静岡県における製造業出荷額は2007年から30%近く低下した。しかし、大企業・中堅企業の売上高や利益は、順調に拡大している。それは海外生産を増やした成果であり、この傾向は止まらないだろう。
日本経済の発展には、まず産業構造の変化が必要であり、それは、強い規制によって成長力を押さえられ続けた医療、農業、福祉・介護、教育などの産業を伸ばすことであり、安倍内閣は、それを決意している。
次に必要なのは、日本企業がアジア市場で中国、韓国、台湾、ドイツとの競争に勝ち、内部蓄積を増やすことであるが、アジアの日系企業では、現地社員とのコミュニケーションの不足という問題がある。
現地社員との会話重要
日系企業の品質を高め、稼働率を向上させるためには、現地社員に対する一対一の技術指導が必要だ。まず設備機械の操作技能を鍛え、次に、機械設備が稼働する原理を教える。原理を知らなければ、故障した時、適切な対応ができない。現地社員が、工場の稼働に参加できると、自然と改良意欲が生まれ、それを賃金に反映させると、生産性が向上するものだ。アジアにおける競争力のポイントは、現地社員との会話能力である。
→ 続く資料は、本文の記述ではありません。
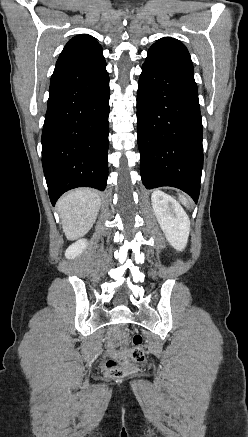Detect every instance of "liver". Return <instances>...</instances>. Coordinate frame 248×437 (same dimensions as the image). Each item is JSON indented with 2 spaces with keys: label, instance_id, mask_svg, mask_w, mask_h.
Masks as SVG:
<instances>
[{
  "label": "liver",
  "instance_id": "liver-1",
  "mask_svg": "<svg viewBox=\"0 0 248 437\" xmlns=\"http://www.w3.org/2000/svg\"><path fill=\"white\" fill-rule=\"evenodd\" d=\"M100 205V193L90 188L73 190L61 197L57 208L68 240H77L89 232Z\"/></svg>",
  "mask_w": 248,
  "mask_h": 437
}]
</instances>
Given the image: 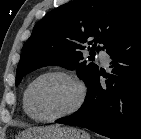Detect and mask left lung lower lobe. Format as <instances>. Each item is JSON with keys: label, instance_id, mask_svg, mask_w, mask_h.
Segmentation results:
<instances>
[{"label": "left lung lower lobe", "instance_id": "obj_1", "mask_svg": "<svg viewBox=\"0 0 141 139\" xmlns=\"http://www.w3.org/2000/svg\"><path fill=\"white\" fill-rule=\"evenodd\" d=\"M113 60L106 85L92 77L81 108L56 122L84 127L112 139H141V24L106 49Z\"/></svg>", "mask_w": 141, "mask_h": 139}]
</instances>
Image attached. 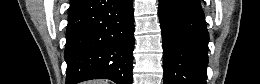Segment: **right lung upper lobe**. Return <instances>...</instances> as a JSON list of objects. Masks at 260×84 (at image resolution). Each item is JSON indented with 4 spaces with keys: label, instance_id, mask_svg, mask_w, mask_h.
<instances>
[{
    "label": "right lung upper lobe",
    "instance_id": "right-lung-upper-lobe-1",
    "mask_svg": "<svg viewBox=\"0 0 260 84\" xmlns=\"http://www.w3.org/2000/svg\"><path fill=\"white\" fill-rule=\"evenodd\" d=\"M79 0H71V5L77 3Z\"/></svg>",
    "mask_w": 260,
    "mask_h": 84
}]
</instances>
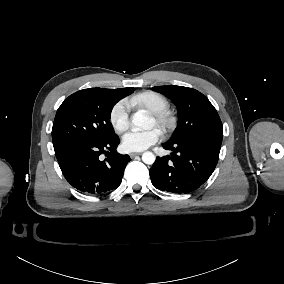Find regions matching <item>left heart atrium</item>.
Instances as JSON below:
<instances>
[{
  "instance_id": "obj_1",
  "label": "left heart atrium",
  "mask_w": 284,
  "mask_h": 284,
  "mask_svg": "<svg viewBox=\"0 0 284 284\" xmlns=\"http://www.w3.org/2000/svg\"><path fill=\"white\" fill-rule=\"evenodd\" d=\"M161 139L157 129L139 130L129 129L122 136V148L127 151L144 150Z\"/></svg>"
}]
</instances>
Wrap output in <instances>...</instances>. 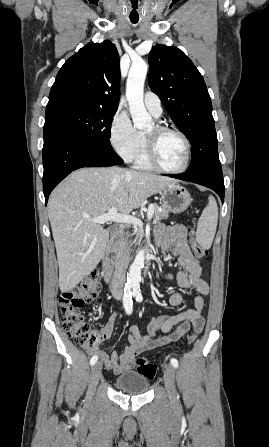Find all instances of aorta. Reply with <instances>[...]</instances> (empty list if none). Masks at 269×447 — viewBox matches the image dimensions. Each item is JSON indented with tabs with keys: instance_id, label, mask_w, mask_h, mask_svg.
I'll return each mask as SVG.
<instances>
[{
	"instance_id": "1",
	"label": "aorta",
	"mask_w": 269,
	"mask_h": 447,
	"mask_svg": "<svg viewBox=\"0 0 269 447\" xmlns=\"http://www.w3.org/2000/svg\"><path fill=\"white\" fill-rule=\"evenodd\" d=\"M148 72V64L145 60H133L129 70L126 84V98L129 104V110L137 130H150L152 128V118L144 106V82ZM145 261L144 249H139L132 265L129 267L127 283L131 285H140L141 269Z\"/></svg>"
}]
</instances>
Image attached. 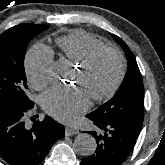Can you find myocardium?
<instances>
[{"label":"myocardium","mask_w":165,"mask_h":165,"mask_svg":"<svg viewBox=\"0 0 165 165\" xmlns=\"http://www.w3.org/2000/svg\"><path fill=\"white\" fill-rule=\"evenodd\" d=\"M106 52H110L112 54H114L119 61V72L117 75L116 80L114 81V83L112 84V86L104 93L99 94V95H93L91 98L94 101L97 102H102L105 100L110 99L120 88L125 74H126V70H127V64H126V59L125 56L123 55V53L114 47L111 46H101L98 47L94 50H92L81 62L78 63V69L81 71H86L88 68L91 67V65L94 63V61L103 53Z\"/></svg>","instance_id":"1"}]
</instances>
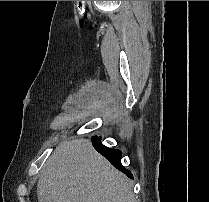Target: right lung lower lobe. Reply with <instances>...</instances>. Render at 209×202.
<instances>
[{
    "mask_svg": "<svg viewBox=\"0 0 209 202\" xmlns=\"http://www.w3.org/2000/svg\"><path fill=\"white\" fill-rule=\"evenodd\" d=\"M101 139L102 138L98 136L91 137V141H92L94 148L101 155L107 158L114 167L124 172L128 177L133 178L131 172L125 169L121 165V157H122L121 151L118 149H111V148L105 147L104 145H102Z\"/></svg>",
    "mask_w": 209,
    "mask_h": 202,
    "instance_id": "1",
    "label": "right lung lower lobe"
}]
</instances>
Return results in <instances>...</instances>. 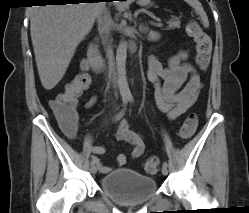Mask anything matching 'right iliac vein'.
Returning a JSON list of instances; mask_svg holds the SVG:
<instances>
[{
    "label": "right iliac vein",
    "instance_id": "obj_1",
    "mask_svg": "<svg viewBox=\"0 0 249 213\" xmlns=\"http://www.w3.org/2000/svg\"><path fill=\"white\" fill-rule=\"evenodd\" d=\"M90 171L92 174H95L97 172V166L96 165H91Z\"/></svg>",
    "mask_w": 249,
    "mask_h": 213
}]
</instances>
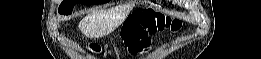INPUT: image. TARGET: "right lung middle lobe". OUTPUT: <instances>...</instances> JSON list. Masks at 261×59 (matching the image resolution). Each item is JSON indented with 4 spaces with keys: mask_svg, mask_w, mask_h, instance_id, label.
<instances>
[{
    "mask_svg": "<svg viewBox=\"0 0 261 59\" xmlns=\"http://www.w3.org/2000/svg\"><path fill=\"white\" fill-rule=\"evenodd\" d=\"M79 2L81 4H84V5H95V4L106 3L108 1L107 0H81V1H79V0H64L59 6V13L64 14V15L71 14L74 5H76Z\"/></svg>",
    "mask_w": 261,
    "mask_h": 59,
    "instance_id": "obj_1",
    "label": "right lung middle lobe"
}]
</instances>
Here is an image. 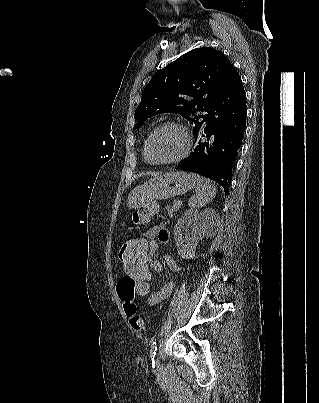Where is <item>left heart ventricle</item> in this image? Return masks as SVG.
I'll return each instance as SVG.
<instances>
[{
    "label": "left heart ventricle",
    "instance_id": "obj_1",
    "mask_svg": "<svg viewBox=\"0 0 319 403\" xmlns=\"http://www.w3.org/2000/svg\"><path fill=\"white\" fill-rule=\"evenodd\" d=\"M184 139L176 128H165L159 131L149 146V158L163 161L177 156L183 149Z\"/></svg>",
    "mask_w": 319,
    "mask_h": 403
}]
</instances>
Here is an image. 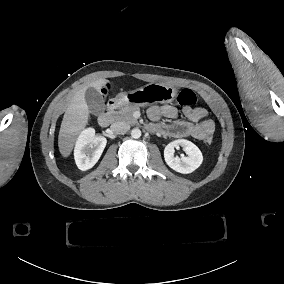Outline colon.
I'll return each mask as SVG.
<instances>
[{
	"mask_svg": "<svg viewBox=\"0 0 284 284\" xmlns=\"http://www.w3.org/2000/svg\"><path fill=\"white\" fill-rule=\"evenodd\" d=\"M176 100H177L179 105H181L183 107H189V106L194 104V102L196 100V95H195L193 90H191L189 88H183V89L178 91V93L176 95ZM205 141L207 143H210L212 141V139L210 137H207L205 139Z\"/></svg>",
	"mask_w": 284,
	"mask_h": 284,
	"instance_id": "obj_1",
	"label": "colon"
}]
</instances>
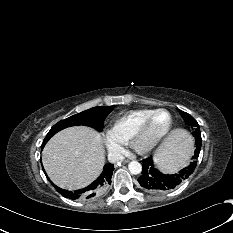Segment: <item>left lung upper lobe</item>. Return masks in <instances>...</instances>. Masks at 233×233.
<instances>
[{"label": "left lung upper lobe", "instance_id": "5c2ea615", "mask_svg": "<svg viewBox=\"0 0 233 233\" xmlns=\"http://www.w3.org/2000/svg\"><path fill=\"white\" fill-rule=\"evenodd\" d=\"M180 114L182 115V117L184 118V120L186 121V123L193 127V136L195 137L196 142H201V134H200V128H199V124L197 123V121L188 113L179 110Z\"/></svg>", "mask_w": 233, "mask_h": 233}]
</instances>
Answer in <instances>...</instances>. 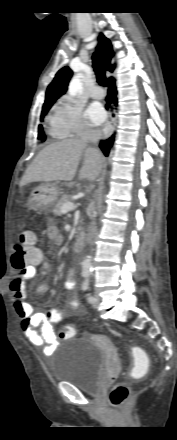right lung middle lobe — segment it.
<instances>
[{"label":"right lung middle lobe","mask_w":177,"mask_h":440,"mask_svg":"<svg viewBox=\"0 0 177 440\" xmlns=\"http://www.w3.org/2000/svg\"><path fill=\"white\" fill-rule=\"evenodd\" d=\"M53 103L54 102L44 103L43 108H42L41 118H40L41 121H43L44 116L47 114V112L49 111V109L51 108ZM38 132H39L38 139L44 141L46 137H45V134L43 132L42 125H39Z\"/></svg>","instance_id":"dd1d6c3e"}]
</instances>
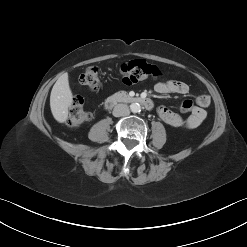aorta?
<instances>
[{
	"mask_svg": "<svg viewBox=\"0 0 247 247\" xmlns=\"http://www.w3.org/2000/svg\"><path fill=\"white\" fill-rule=\"evenodd\" d=\"M130 109H131V111H132L133 113H138V112L141 111V106H140L139 103H132V104L130 105Z\"/></svg>",
	"mask_w": 247,
	"mask_h": 247,
	"instance_id": "aorta-1",
	"label": "aorta"
}]
</instances>
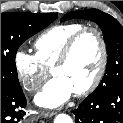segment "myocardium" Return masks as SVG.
I'll list each match as a JSON object with an SVG mask.
<instances>
[{
	"instance_id": "myocardium-1",
	"label": "myocardium",
	"mask_w": 123,
	"mask_h": 123,
	"mask_svg": "<svg viewBox=\"0 0 123 123\" xmlns=\"http://www.w3.org/2000/svg\"><path fill=\"white\" fill-rule=\"evenodd\" d=\"M88 33L95 34V36L98 39V42L100 45V62H99L97 71L95 75L93 76V78L91 79V81L84 88L74 91L75 95L77 96H85L89 94L90 92H92L99 85V83L101 82L104 76L107 62H108V51H107L106 40L103 36L102 31L93 26H85L81 30L73 34L69 38V40L66 42L60 57L58 58V60L55 62V64L52 67V73L54 74V71L57 68L65 65L69 61L72 55V52L76 44L78 43V41Z\"/></svg>"
}]
</instances>
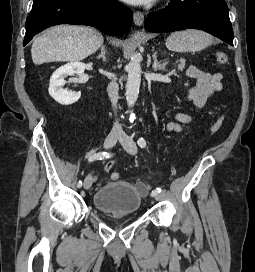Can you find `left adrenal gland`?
I'll return each instance as SVG.
<instances>
[{
  "mask_svg": "<svg viewBox=\"0 0 255 272\" xmlns=\"http://www.w3.org/2000/svg\"><path fill=\"white\" fill-rule=\"evenodd\" d=\"M152 57H153V60H154L153 65H152L153 70L154 71H158V70L165 71V67H166L168 61H164L163 63L158 62V60H157V52H155L152 55Z\"/></svg>",
  "mask_w": 255,
  "mask_h": 272,
  "instance_id": "1",
  "label": "left adrenal gland"
}]
</instances>
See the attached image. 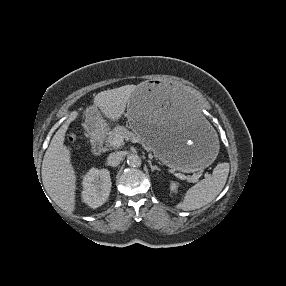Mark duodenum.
<instances>
[{
    "label": "duodenum",
    "mask_w": 286,
    "mask_h": 286,
    "mask_svg": "<svg viewBox=\"0 0 286 286\" xmlns=\"http://www.w3.org/2000/svg\"><path fill=\"white\" fill-rule=\"evenodd\" d=\"M91 151L94 156L100 155L103 151V138L99 132L92 135Z\"/></svg>",
    "instance_id": "obj_1"
}]
</instances>
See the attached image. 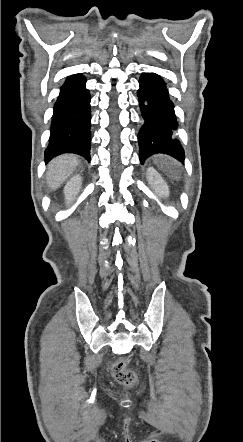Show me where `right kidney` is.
Listing matches in <instances>:
<instances>
[{"instance_id": "1", "label": "right kidney", "mask_w": 243, "mask_h": 442, "mask_svg": "<svg viewBox=\"0 0 243 442\" xmlns=\"http://www.w3.org/2000/svg\"><path fill=\"white\" fill-rule=\"evenodd\" d=\"M82 184L80 175L73 176L64 187V195L67 203H71L77 196Z\"/></svg>"}]
</instances>
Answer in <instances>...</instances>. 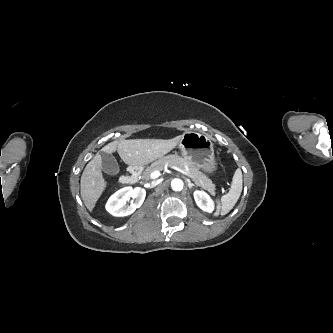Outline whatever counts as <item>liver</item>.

最近、英語教育が盛んになった。学者、経営者、商社マン、高級官僚など、特殊な職業の人には英語が不可欠であり、外資は英語が通ずる国に進出するだろう。
しかし、日本の製造業がアジア市場の競争に勝つためには、日本語を自由に話し、かつ日本の労使慣行を熟知した現地社員と、現地語を話せる日本人が必要であって、英語は役立たない。製造業の企業が世界に発展するためには社員の英語能力が必要であるが、アジアから留学生を増やし、たっぷりと日本語教育することの方がもっと重要である。